Stephanie credits her resilience to Lamarcus’s doctor of six years, Vijay Sankaran, MD, PhD, interim chief of the Division of Hematology/Oncology and a physician at Dana-Farber/Boston Children’s. Sankaran devotes his research to investigating the mechanisms that cause blood disorders, such as sickle cell, the ultimate goal being the development of new, more effective therapies.
“Dr. Sankaran gives me strength to deal with sickle cell,” Stephanie says. “He gives me hope.”
That hope lies in more than 70 years of sickle cell research and specifically, landmark discoveries by Orah Platt, MD, chief of Laboratory Medicine at Boston Children’s, and David Nathan, MD, president emeritus of Dana-Farber Cancer Institute and physician-in-chief emeritus of Boston Children’s.
It had been known through long-standing clinical observations that increased fetal hemoglobin levels could ameliorate symptoms. This finding led Platt and Nathan to develop hydroxyurea, a drug that stimulates the production of fetal hemoglobin, even in adult red blood cells. It is now part of the standard of care.
“There had been work performed by a group in Chicago in which administration of a drug called 5-azacytidine could stimulate fetal hemoglobin production in red blood cells,” says Nathan. “We knew fetal hemoglobin in sufficient amounts prevents sickle hemoglobin from causing the shape change and blood vessel obstruction of sickle cell anemia, but we thought 5-azacytidine would be much too toxic. So we decided to try the much safer hydroxyurea. It worked!”

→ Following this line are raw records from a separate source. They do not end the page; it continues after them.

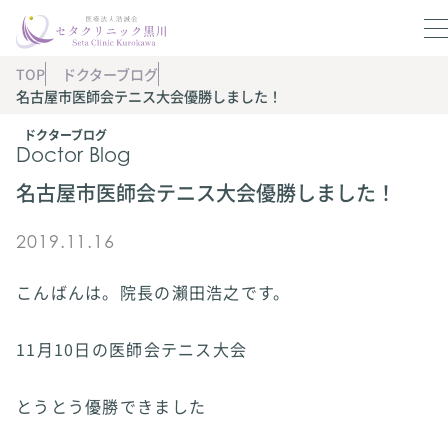
TOP
ドクターブログ
名古屋市医師会テニス大会優勝しました！
ドクターブログ
Doctor Blog
名古屋市医師会テニス大会優勝しました！
2019.11.16
こんばんは。院長の瀨田浩之です。
11月10日の医師会テニス大会
とうとう優勝できました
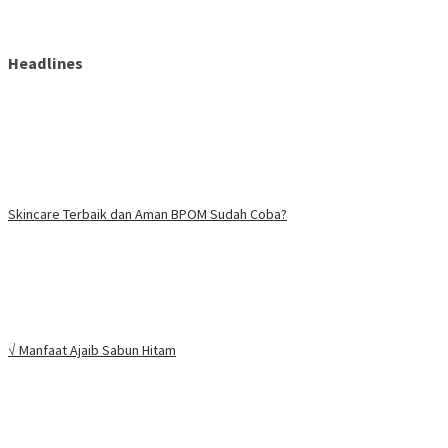
Headlines
Skincare Terbaik dan Aman BPOM Sudah Coba?
√ Manfaat Ajaib Sabun Hitam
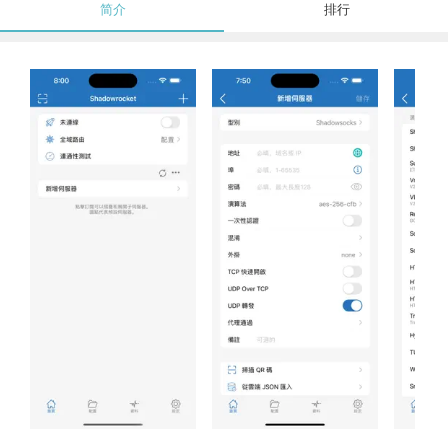
简介
排行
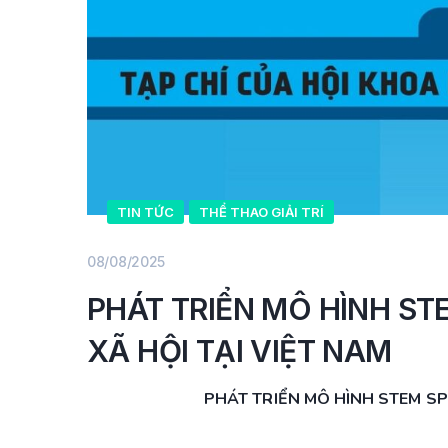
TIN TỨC
THỂ THAO GIẢI TRÍ
08/08/2025
PHÁT TRIỂN MÔ HÌNH S
XÃ HỘI TẠI VIỆT NAM
PHÁT TRIỂN MÔ HÌNH STEM SP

Nathan and Platt laid the groundwork for Sankaran. He worked alongside Stuart Orkin, MD, to identify a gene called BCL11A, which controls what is termed “the fetal-to-adult hemoglobin switch,” occurring in everyone shortly after birth. BCL11A codes for a transcription factor that dampens the production of fetal hemoglobin. Turning down BCL11A leads to more fetal hemoglobin, which reduces the proportion of sickled cells and reduces symptoms in patients. The discovery paved the way for future treatments, including an ongoing gene therapy clinical trial that involves silencing BCL11A and has produced promising results.
Fixing the switch
Still, questions remain unanswered. The upstream mechanisms underlying the developmental expression of BCL11A and hemoglobin switching have not been entirely understood.
“Unless we understand all of the parts that are involved, I would argue we don’t necessarily know the best pathway to treatment,” says Sankaran.

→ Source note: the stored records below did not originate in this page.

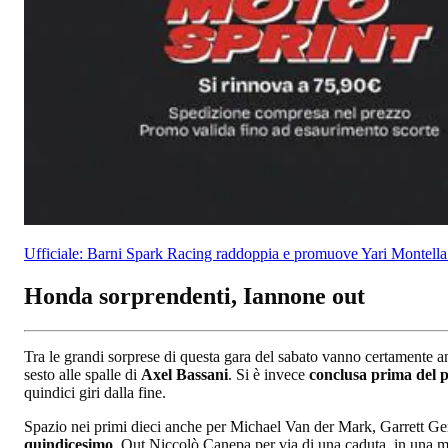
Ufficiale: Barni Spark Racing raddoppia e promuove Yari Montell
Honda sorprendenti, Iannone out
Tra le grandi sorprese di questa gara del sabato vanno certamen
sesto alle spalle di
Axel Bassani
. Si è invece
conclusa prima del p
quindici giri dalla fine.
Spazio nei primi dieci anche per Michael Van der Mark, Garrett Ge
quindicesimo
. Out Niccolò Canepa per via di una caduta, in una man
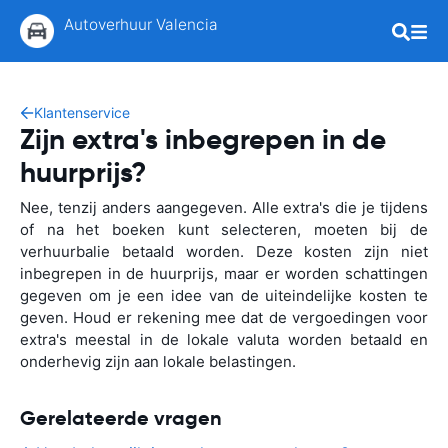
Autoverhuur Valencia
Klantenservice
Zijn extra's inbegrepen in de
huurprijs?
Nee, tenzij anders aangegeven. Alle extra's die je tijdens
of na het boeken kunt selecteren, moeten bij de
verhuurbalie betaald worden. Deze kosten zijn niet
inbegrepen in de huurprijs, maar er worden schattingen
gegeven om je een idee van de uiteindelijke kosten te
geven. Houd er rekening mee dat de vergoedingen voor
extra's meestal in de lokale valuta worden betaald en
onderhevig zijn aan lokale belastingen.
Gerelateerde vragen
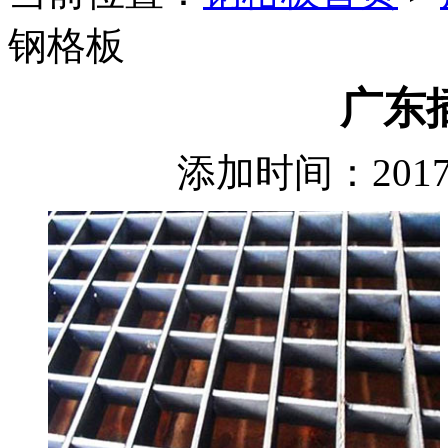
钢格板
广东
添加时间：2017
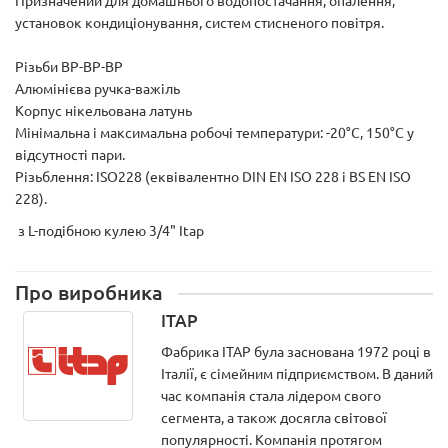
Призначений для домашнього водопостачання, опалення,
установок кондиціонування, систем стисненого повітря.
Різьби ВР-ВР-ВР
Алюмінієва ручка-важіль
Корпус нікельована латунь
Мінімальна і максимальна робочі температури: -20°C, 150°C у
відсутності пари.
Різьблення: ISO228 (еквівалентно DIN EN ISO 228 і BS EN ISO
228).
з L-подібною кулею 3/4" Itap
Про виробника
ITAP
Фабрика ITAP була заснована 1972 році в
Італії, є сімейним підприємством. В даний
час компанія стала лідером свого
сегмента, а також досягла світової
популярності. Компанія протягом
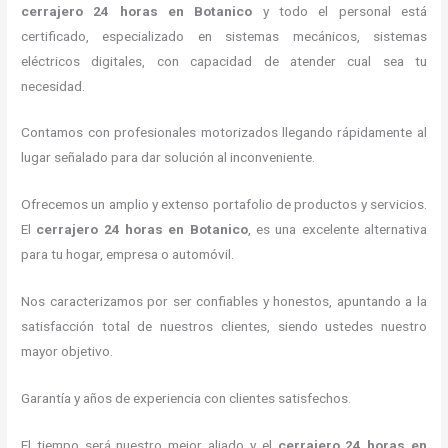
cerrajero 24 horas
en Botanico
y todo el personal está
certificado, especializado en sistemas mecánicos, sistemas
eléctricos digitales, con capacidad de atender cual sea tu
necesidad.
Contamos con profesionales motorizados llegando rápidamente al
lugar señalado para dar solución al inconveniente.
Ofrecemos un amplio y extenso portafolio de productos y servicios.
El
cerrajero 24 horas
en Botanico
, es una excelente alternativa
para tu hogar, empresa o automóvil.
Nos caracterizamos por ser confiables y honestos, apuntando a la
satisfacción total de nuestros clientes, siendo ustedes nuestro
mayor objetivo.
Garantía y años de experiencia con clientes satisfechos.
El tiempo será nuestro mejor aliado y el
cerrajero 24 horas
en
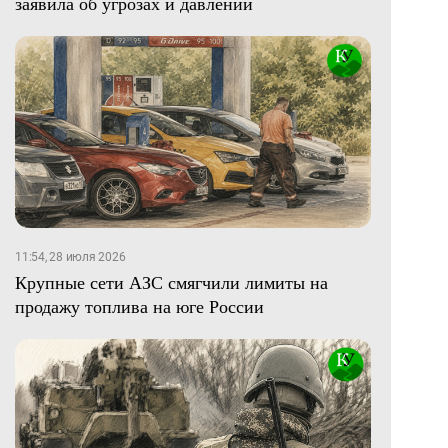
заявила об угрозах и давлении
11:54, 28 июля 2026
Крупные сети АЗС смягчили лимиты на
продажу топлива на юге России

His recent study published in Nature Genetics, led by Anindita Basak in Sankaran’s laboratory, revealed that in earlier stages of blood development, a protein called LIN28B acts as an upstream regulator, binding directly to the messenger RNA encoding BCL11A, preventing its translation to a protein.
“What we’re showing here is how the switch is regulated,” says Sankaran, who is the senior author on the paper. “It turns out, there is one factor — LIN28B — that binds to the BCL11A transcript, preventing the protein from being produced earlier in development. LIN28B goes away in adulthood, and therefore, BCL11A can be well produced.”
Knowing that LIN28B affects the translation of BCL11A opens a window of possibility, explains Sankaran. There may be ways to block the production of BCL11A, as nature has done before birth. “By using small molecules or other drugs, it could actually be an effective way to reduce the translation of BCL11A that would certainly benefit many patients,” he says.
Hydroxyurea is currently keeping most of Lamarcus’s symptoms at bay; however, some patients, including Lamarcus, continue to have symptoms. His mom, Stephanie, knows he could potentially develop more problems as he grows older. For now, only a hematopoietic stem cell transplant is curative. She’s optimistic there will be other options, such as gene therapy or small molecule drugs, in the near future.
“We have Dr. Sankaran by our side,” she says. “And we are at the number one hospital in the country. I know if a miracle is going to happen, it’s going to happen here.”